Study: Developers Using AI Coding Assistants Suffer from 41% Increase in Bugs

Technology October 02, 2024

Bing AI generator

A recent study by Uplevel, a firm that analyzes coding metrics, has revealed that AI coding assistants like GitHub Copilot are not significantly improving developer productivity or preventing burnout, despite the hype surrounding these tools.

TechSpot reports that the rise of generative AI has led to a surge in the development of AI coding assistants, with tools like GitHub Copilot promising to revolutionize the way developers work. These assistants are designed to make coding faster and easier, with the expectation that they will boost productivity and reduce the risk of burnout among developers. However, a recent study by Uplevel, a firm that specializes in analyzing coding metrics, has found that these promised benefits are not materializing.

The study, which tracked around 800 developers over three-month periods, compared their output with and without the use of GitHub Copilot. Surprisingly, the results showed no meaningful improvements in key metrics such as pull request cycle time and throughput for those using the AI coding assistants. This finding contradicts the claims made by GitHub and other proponents of AI coding tools, who have touted massive productivity gains.

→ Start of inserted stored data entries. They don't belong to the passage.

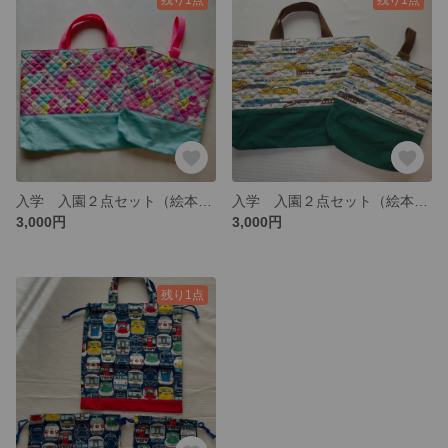
入学 入園２点セット（絵本袋 上履き入れ)
入学 入園２点セット（絵本袋と上履き入れ）
3,000円
3,000円
残り1点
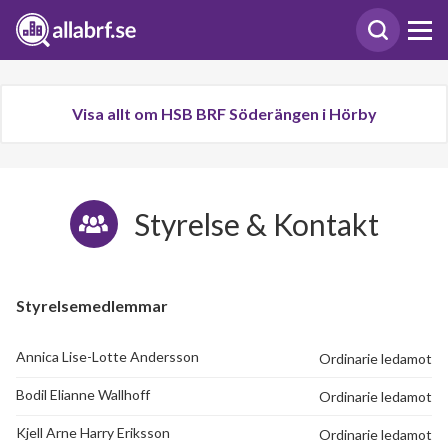
Visa allt om HSB BRF Söderängen i Hörby
Styrelse & Kontakt
Styrelsemedlemmar
Annica Lise-Lotte Andersson
Ordinarie ledamot
Bodil Elianne Wallhoff
Ordinarie ledamot
Kjell Arne Harry Eriksson
Ordinarie ledamot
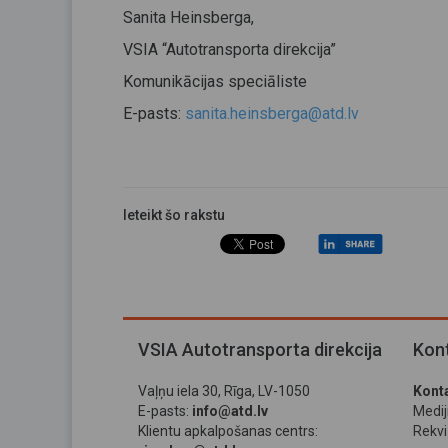
Sanita Heinsberga,
VSIA “Autotransporta direkcija”
Komunikācijas speciāliste
E-pasts:
sanita.heinsberga@atd.lv
Ieteikt šo rakstu
VSIA Autotransporta direkcija
Kont
Vaļņu iela 30, Rīga, LV-1050
Konta
E-pasts:
info@atd.lv
Medi
Klientu apkalpošanas centrs:
Rekviz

Matt Hoffman, a data analyst at Uplevel, explains that the team had initially expected developers using AI tools to write more code and introduce fewer defects, as the assistants would help review code before submission. However, the study’s findings defied these expectations. In fact, developers using Copilot were found to introduce 41 percent more bugs into their code compared to those not using the tools. Additionally, Uplevel found no evidence to suggest that AI assistants were helping to prevent developer burnout.

These revelations run counter to a GitHub-sponsored study that had earlier claimed a 55 percent increase in coding speed for developers using Copilot. While it is possible that developers are seeing some positive results, as evidenced by reports showing nearly 30 percent of new code involving AI assistance, another possibility is that coders are developing a dependency on these tools and becoming lazy.

In the field, experiences with AI coding assistants have been mixed so far. Ivan Gekht, CEO of custom software firm Gehtsoft USA, told CIO that AI-generated code has been challenging to understand and debug, sometimes making it more efficient to rewrite from scratch. This observation is backed by a study from last year, which found that ChatGPT got over half of the programming questions it was asked wrong, although the chatbot has since improved with multiple updates.